## Exercise directions
Please filter the data down to the lines that include the word "untuk" and copy them.

Collected data:
-*-

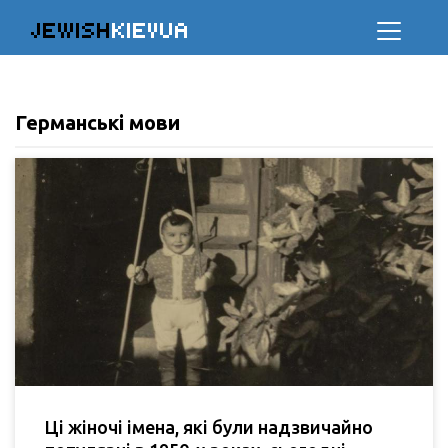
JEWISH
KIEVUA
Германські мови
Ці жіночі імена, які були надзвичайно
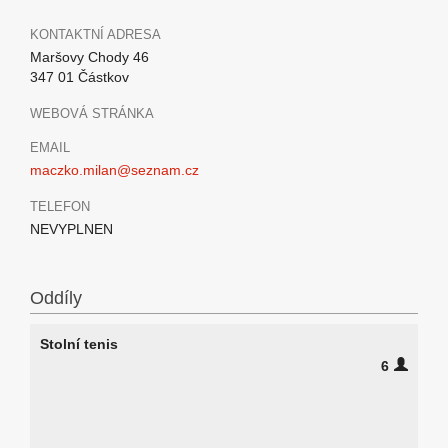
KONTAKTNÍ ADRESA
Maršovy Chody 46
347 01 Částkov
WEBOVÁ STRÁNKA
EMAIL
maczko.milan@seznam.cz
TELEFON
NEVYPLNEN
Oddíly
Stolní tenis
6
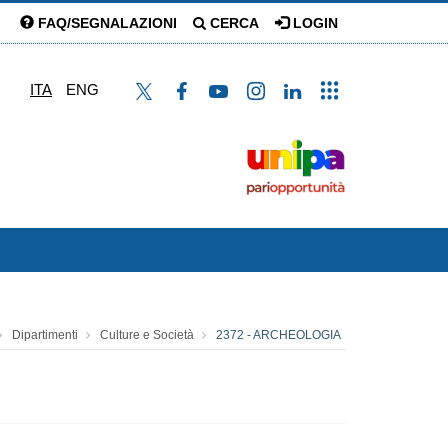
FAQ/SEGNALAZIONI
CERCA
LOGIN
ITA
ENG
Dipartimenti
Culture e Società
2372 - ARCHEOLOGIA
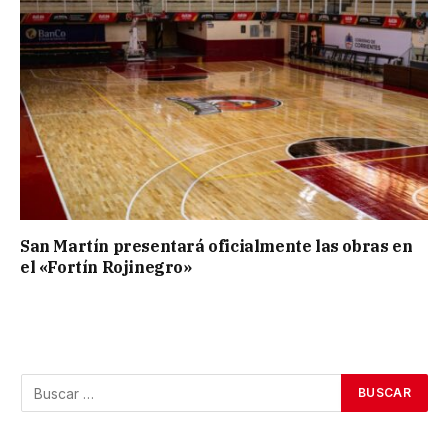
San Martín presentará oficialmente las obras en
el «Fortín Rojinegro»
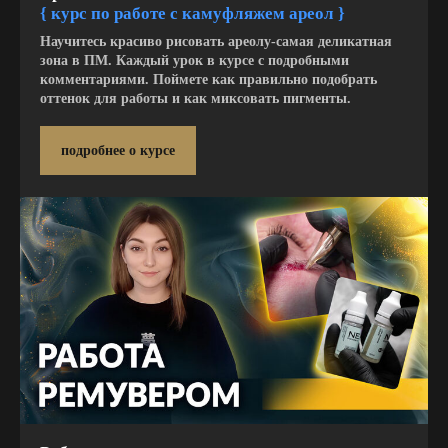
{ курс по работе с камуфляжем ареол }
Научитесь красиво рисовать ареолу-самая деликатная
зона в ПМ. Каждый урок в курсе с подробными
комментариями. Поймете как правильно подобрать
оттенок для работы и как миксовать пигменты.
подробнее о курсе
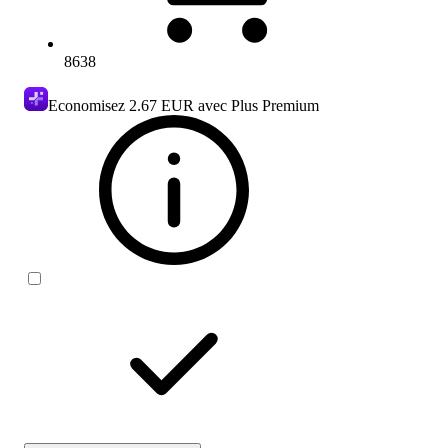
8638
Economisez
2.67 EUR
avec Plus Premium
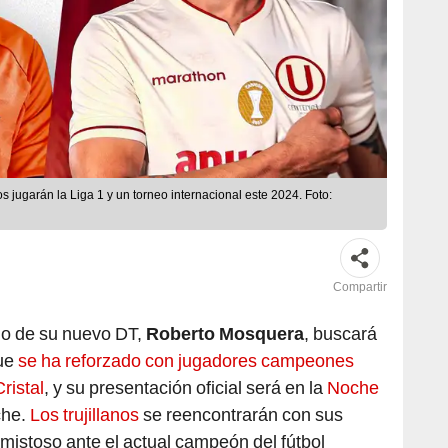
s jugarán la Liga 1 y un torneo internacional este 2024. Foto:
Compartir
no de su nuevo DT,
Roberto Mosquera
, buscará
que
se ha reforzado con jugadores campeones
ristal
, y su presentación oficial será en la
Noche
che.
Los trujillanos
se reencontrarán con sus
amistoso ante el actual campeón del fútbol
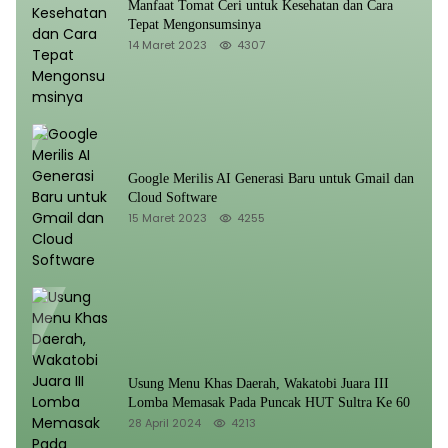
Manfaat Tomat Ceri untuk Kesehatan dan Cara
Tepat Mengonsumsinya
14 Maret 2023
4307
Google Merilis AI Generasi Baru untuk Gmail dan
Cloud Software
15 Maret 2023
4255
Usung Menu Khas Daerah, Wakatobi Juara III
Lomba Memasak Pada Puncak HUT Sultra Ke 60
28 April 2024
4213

-*-

## Exercise answer
Manfaat Tomat Ceri untuk Kesehatan dan Cara
Google Merilis AI Generasi Baru untuk Gmail dan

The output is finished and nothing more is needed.